Another environment where consumption and ad revenue continue to climb is digital video and OTT, where viewers access premium video content via internet enabled devices including connected TVs and streaming hardware.
- The industry is seeing continual diversification of viewer demographics
- Top streaming platforms are experiencing continued growth in active accounts (Roku now surpasses 43mm!)
- 32% of US TV households have cut the cord from traditional TV services
Platforms like Hulu and YouTube have invested in live content (ahem, sports), which helps make their services competitive with traditional cable. Concerns about financial stability during COVID-19 are driving viewers to reevaluate home entertainment expenses and turn to lower-cost options. The trajectory of this medium, and an array of opportunities ranging from highly efficient to ultra-flashy, make OTT a can’t-miss tactic.
During a time when differentiation defines brands, partnerships play an integral role.
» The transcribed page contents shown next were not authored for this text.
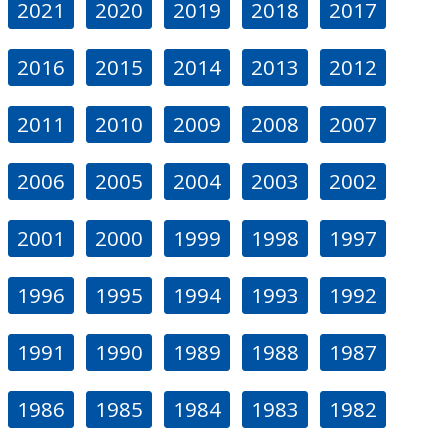
2021
2020
2019
2018
2017
2016
2015
2014
2013
2012
2011
2010
2009
2008
2007
2006
2005
2004
2003
2002
2001
2000
1999
1998
1997
1996
1995
1994
1993
1992
1991
1990
1989
1988
1987
1986
1985
1984
1983
1982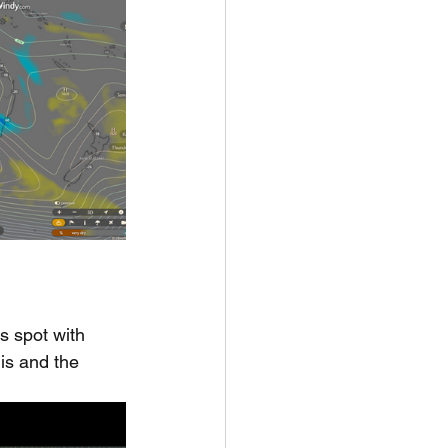
s spot with 
his and the 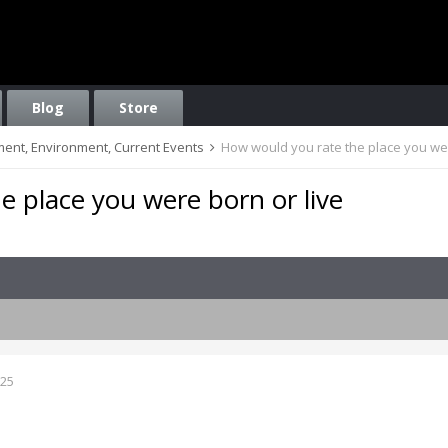
Blog
Store
nment, Environment, Current Events
How would you rate the place you wer
 place you were born or live
025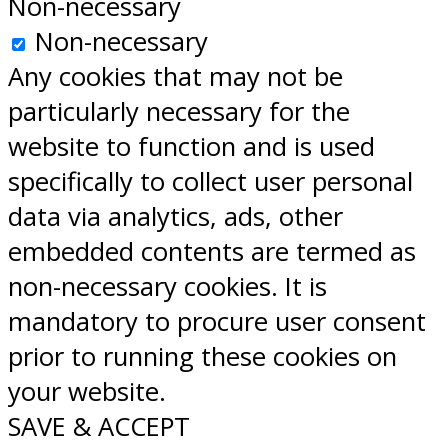
Non-necessary
Non-necessary
Any cookies that may not be
particularly necessary for the
website to function and is used
specifically to collect user personal
data via analytics, ads, other
embedded contents are termed as
non-necessary cookies. It is
mandatory to procure user consent
prior to running these cookies on
your website.
SAVE & ACCEPT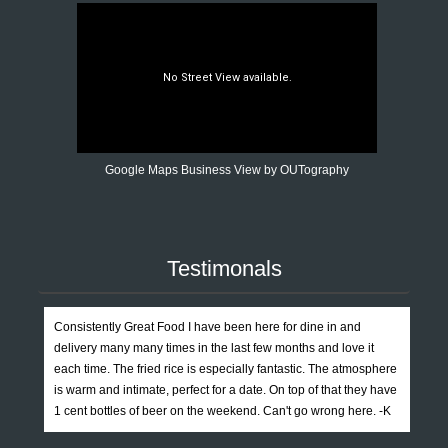
Google Maps Business View by OUTography
Testimonals
Consistently Great Food I have been here for dine in and
delivery many many times in the last few months and love it
each time. The fried rice is especially fantastic. The atmosphere
is warm and intimate, perfect for a date. On top of that they have
1 cent bottles of beer on the weekend. Can't go wrong here. -K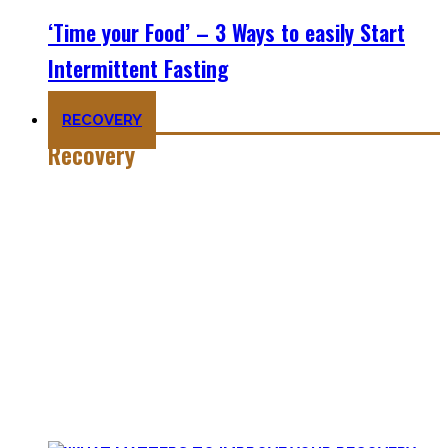
‘Time your Food’ – 3 Ways to easily Start
Intermittent Fasting
RECOVERY
Recovery
He who trains hard has to also recover hard.
Most only see the latter part of the medal and skip on
recovery. Sleep nowadays is seen as uncool or something
one can do when dead. #FOMO
Let’s break with this attitude and prioritize sleep again,
plus improve the other recovery methods such as nutrition,
light movement, and passive treatments.
Your health will thank you!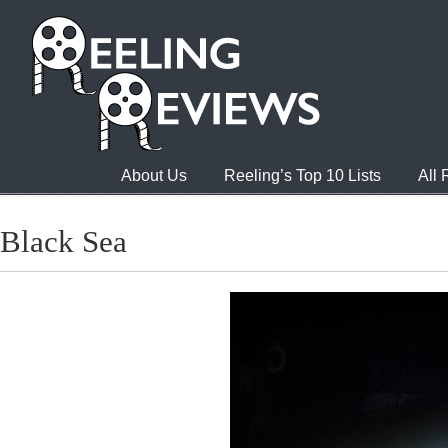
About Us
Reeling’s Top 10 Lists
All
Black Sea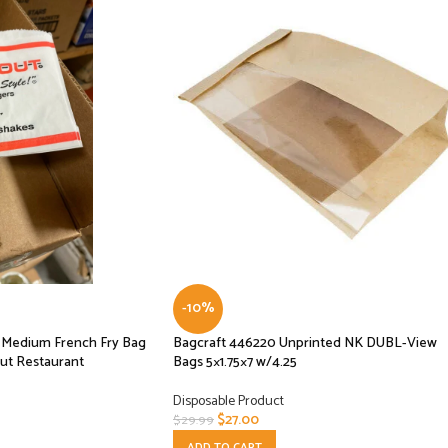
-10%
se Medium French Fry Bag
Bagcraft 446220 Unprinted NK DUBL-View
ut Restaurant
Bags 5×1.75×7 w/4.25
Disposable Product
$
27.00
$
29.99
ADD TO CART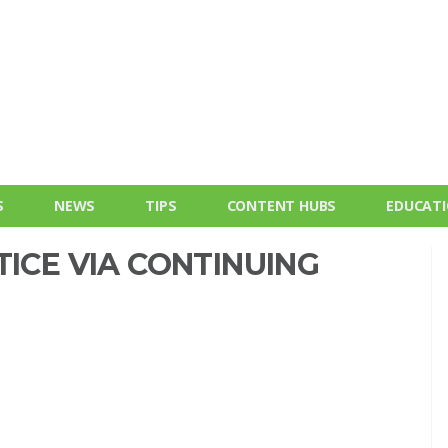
S
NEWS
TIPS
CONTENT HUBS
EDUCAT
TICE VIA CONTINUING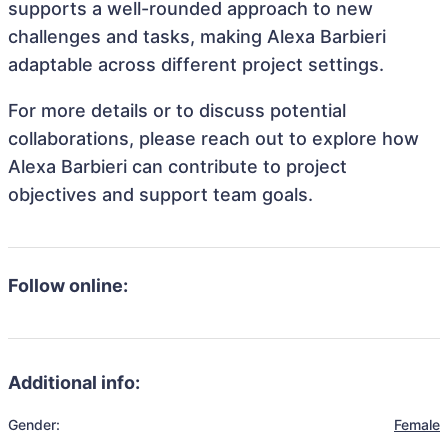
supports a well-rounded approach to new
challenges and tasks, making Alexa Barbieri
adaptable across different project settings.
For more details or to discuss potential
collaborations, please reach out to explore how
Alexa Barbieri can contribute to project
objectives and support team goals.
Follow online:
Additional info:
Gender:
Female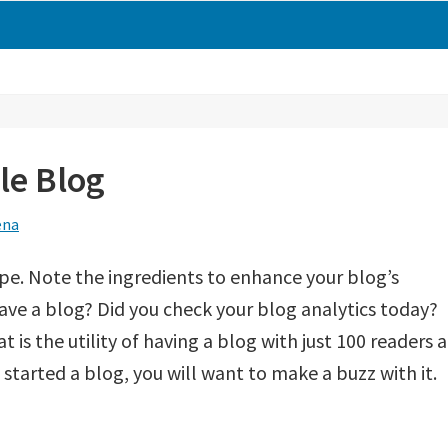
le Blog
ena
pe. Note the ingredients to enhance your blog’s
ave a blog? Did you check your blog analytics today?
 is the utility of having a blog with just 100 readers a
started a blog, you will want to make a buzz with it.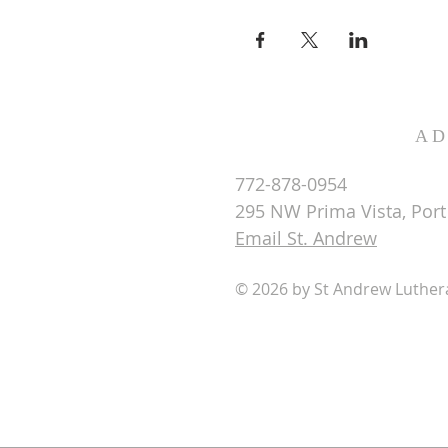
AD
772-878-0954
295 NW Prima Vista, Port 
Email St. Andrew
© 2026 by St Andrew Luthe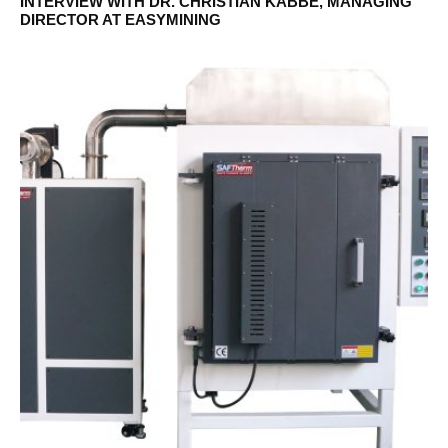
INTERVIEW WITH DR. CHRISTIAN KABBE, MANAGING
DIRECTOR AT EASYMINING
Custom content and sponsorships can evolve traditional advertising into an organic part of pop culture. Media is highly personal—just ask anyone about the Game of Thrones finale.
- Partnerships tap into the human element of media buys
- They allow for topical storytelling and content that is relevant to the current climate, without needing to re-work creative assets
- We are seeing opportunities for shorter-term commitments and advantageous pricing
Selecting brand or media partners requires methodical research and negotiation, but the outcome can be incredibly powerful for both awareness and customer acquisition. Whether it’s through sponsoring an athlete or developing a storyline integration, the impact of partnerships is unmatched.
The changing landscape–economically and politically–has introduced countless new variables for marketers to consider. Investing in multiple avenues for advertising with an audience-first approach helps brands speak to their target regardless of media habits. Flexibility in creative messaging and strategic alignment ensures companies have a platform to make a statement. Podcasting, OTT, and Partnerships are three environments in which advertisers should rest assured that their dollars will work exceedingly hard this holiday season.